The 2017 Soul Train Music Awards took place on November 5, 2017, at the Orleans Arena in Las Vegas, Nevada, and aired on BET Her and BET on November 26, 2017. American singer and songwriter Toni Braxton was honored with the Legend Award for her contributions to the music industry, while the R&B girl group SWV received the Lady of Soul Award.

==Special awards==
===Legend Award===
- Toni Braxton

===Lady of Soul Award===
- SWV

==Winners and Nominees==
Winners are listed first and highlighted in bold.

===Best New Artist===
- 6LACK
- H.E.R.
- Kevin Ross
- Khalid
- SZA

===Best R&B/Soul Male Artist===
- Bruno Mars
- Bryson Tiller
- Chris Brown
- Khalid
- The Weeknd

===Best R&B/Soul Female Artist===
- Kehlani
- Lalah Hathaway
- Ledisi
- Mary J. Blige
- Solange
- SZA

===Soul Train Certified Award===
- Bell Biv Devoe
- Johnny Gill
- Lalah Hathaway
- Ledisi
- Mack Wilds

===Video of the Year===
- Beyoncé – "All Night"
- Bruno Mars – "24K Magic"
- Chris Brown featuring Usher and Gucci Mane – "Party"
- DJ Khaled featuring Rihanna and Bryson Tiller – "Wild Thoughts"
- Solange – "Cranes in the Sky"

===Best Gospel/Inspirational Award===
- Chance the Rapper
- Charlie Wilson
- Kirk Franklin
- Lecrae
- Tamela Mann

===Album/Mixtape of the Year===
- Bruno Mars – 24K Magic
- Mary J. Blige – Strength of a Woman
- Solange – A Seat at the Table
- SZA – Ctrl
- The Weeknd – Starboy

===Rhythm & Bars Award===
- Cardi B – "Bodak Yellow"
- DJ Khaled featuring Rihanna and Bryson Tiller – "Wild Thoughts"
- French Montana featuring Swae Lee – "Unforgettable"
- Kendrick Lamar – "Humble."
- Yo Gotti featuring Nicki Minaj – "Rake It Up"

===Song Of The Year===
- Bruno Mars – "That's What I Like"
- Childish Gambino – "Redbone"
- DJ Khaled featuring Rihanna and Bryson Tiller – "Wild Thoughts"
- Khalid – "Location"
- Solange – "Cranes in the Sky"

===The Ashford & Simpson Songwriter's Award===
- "Cranes in the Sky"
  - Written By: Troy L. John, Solange Knowles, Raphael Saadiq (Solange)
- "Location"
  - Written By: Alfredo Emmanuel Gonzalez, Olatunji Olutomiwa, Samuel David Jimenez, Khalid Robinson, Joshua Scruggs (Khalid)
- "Love Me Now"
  - Written By: Blake Matthew Simon Mills, John Henry Ryan, John Roger Stephens (John Legend)
- "Redbone"
  - Written By: George Clinton, William Earl Collins, Gary Lee Cooer, Donald McKinley Glover II, Ludwig Emil Tomas Göransson (Childish Gambino)
- "Versace on the Floor"
  - Written By: Christopher Steven Brown, James Edward Fauntleroy, Bruno Mars, Philip Martin Lawrence (Bruno Mars)

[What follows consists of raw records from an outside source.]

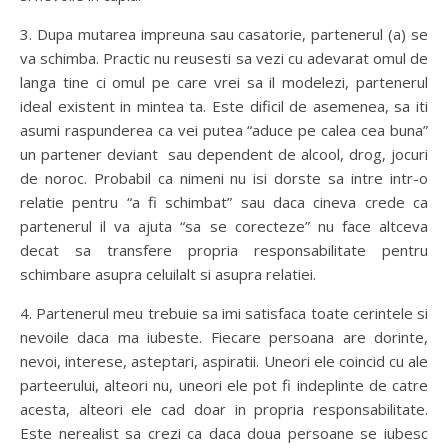
3. Dupa mutarea impreuna sau casatorie, partenerul (a) se
va schimba. Practic nu reusesti sa vezi cu adevarat omul de
langa tine ci omul pe care vrei sa il modelezi, partenerul
ideal existent in mintea ta. Este dificil de asemenea, sa iti
asumi raspunderea ca vei putea “aduce pe calea cea buna”
un partener deviant sau dependent de alcool, drog, jocuri
de noroc. Probabil ca nimeni nu isi dorste sa intre intr-o
relatie pentru “a fi schimbat” sau daca cineva crede ca
partenerul il va ajuta “sa se corecteze” nu face altceva
decat sa transfere propria responsabilitate pentru
schimbare asupra celuilalt si asupra relatiei.
4. Partenerul meu trebuie sa imi satisfaca toate cerintele si
nevoile daca ma iubeste. Fiecare persoana are dorinte,
nevoi, interese, asteptari, aspiratii. Uneori ele coincid cu ale
parteerului, alteori nu, uneori ele pot fi indeplinte de catre
acesta, alteori ele cad doar in propria responsabilitate.
Este nerealist sa crezi ca daca doua persoane se iubesc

===Best Dance Performance===
- Bruno Mars – "24K Magic"
- Chris Brown featuring Usher and Gucci Mane – "Party"
- DJ Khaled featuring Rihanna and Bryson Tiller – "Wild Thoughts"
- Solange featuring Sampha – "Don't Touch My Hair"
- Wizkid featuring Drake – "Come Closer"

===Best Collaboration===
- DJ Khaled featuring Rihanna and Bryson Tiller – "Wild Thoughts"
- Jazmine Sullivan and Bryson Tiller – "Insecure"
- Mary J. Blige featuring Kanye West – "Love Yourself"
- Solange featuring Sampha – "Don't Touch My Hair"
- SZA featuring Travis Scott – "Love Galore"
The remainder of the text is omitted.